- [Exercise instructions]:
Pull every line containing the word "póstlista" from the records.
[Opening Exercise data section]
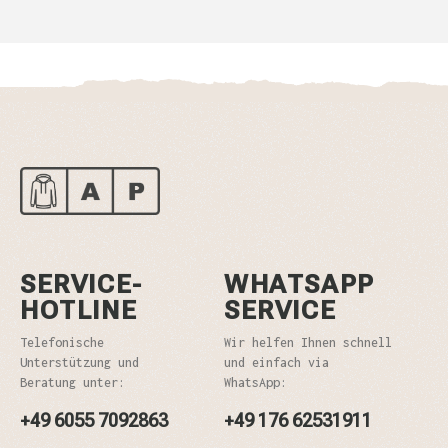
SERVICE-
WHATSAPP
HOTLINE
SERVICE
Telefonische
Wir helfen Ihnen schnell
Unterstützung und
und einfach via
Beratung unter:
WhatsApp:
+49 6055 7092863
+49 176 62531911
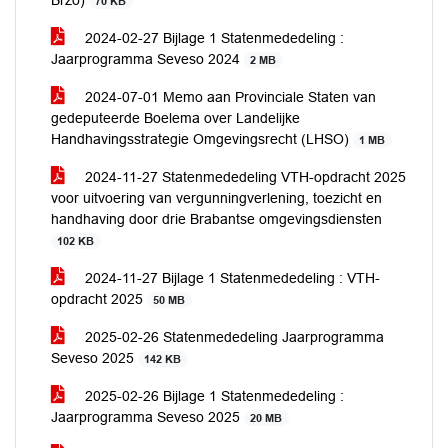
Brzo)
70 KB
2024-02-27 Bijlage 1 Statenmededeling :
Jaarprogramma Seveso 2024
2 MB
2024-07-01 Memo aan Provinciale Staten van
gedeputeerde Boelema over Landelijke
Handhavingsstrategie Omgevingsrecht (LHSO)
1 MB
2024-11-27 Statenmededeling VTH-opdracht 2025
voor uitvoering van vergunningverlening, toezicht en
handhaving door drie Brabantse omgevingsdiensten
102 KB
2024-11-27 Bijlage 1 Statenmededeling : VTH-
opdracht 2025
50 MB
2025-02-26 Statenmededeling Jaarprogramma
Seveso 2025
142 KB
2025-02-26 Bijlage 1 Statenmededeling :
Jaarprogramma Seveso 2025
20 MB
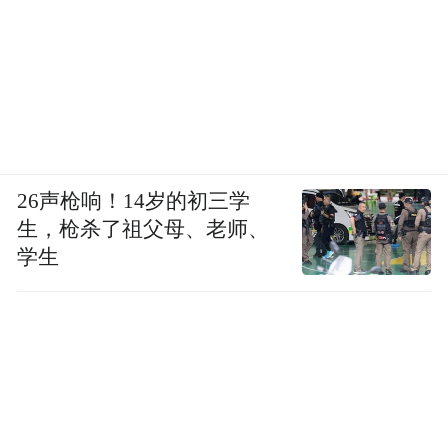
26声枪响！14岁的初三学
生，枪杀了祖父母、老师、
学生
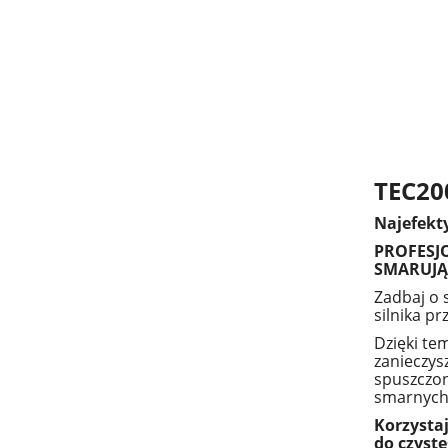
TEC20
Najefekt
PROFESJ
SMARUJĄ
Zadbaj o 
silnika p
Dzięki te
zanieczysz
spuszczony
smarnych
Korzysta
do czyste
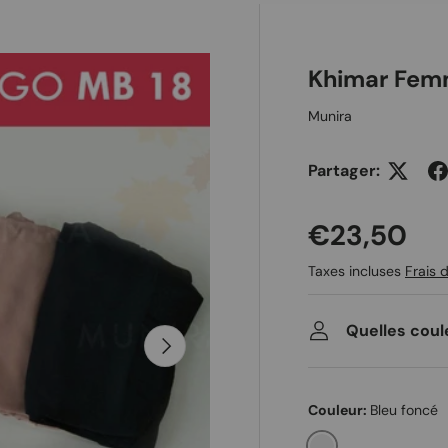
 galerie
Khimar Fem
Munira
Partager:
Prix habit
€23,50
Taxes incluses
Frais d
Quelles coul
Suivant
Couleur:
Bleu foncé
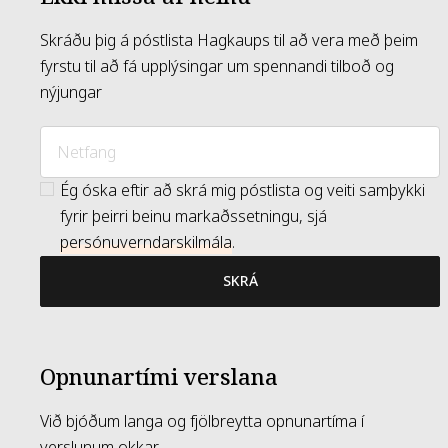
Skráðu þig á póstlista Hagkaups til að vera með þeim
fyrstu til að fá upplýsingar um spennandi tilboð og
nýjungar
Ég óska eftir að skrá mig póstlista og veiti samþykki
fyrir þeirri beinu markaðssetningu, sjá
persónuverndarskilmála
.
SKRÁ
Opnunartími verslana
Við bjóðum langa og fjölbreytta opnunartíma í
verslunum okkar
[Closing Exercise data section]
- [Answer box]:
Skráðu þig á póstlista Hagkaups til að vera með þeim
Ég óska eftir að skrá mig póstlista og veiti samþykki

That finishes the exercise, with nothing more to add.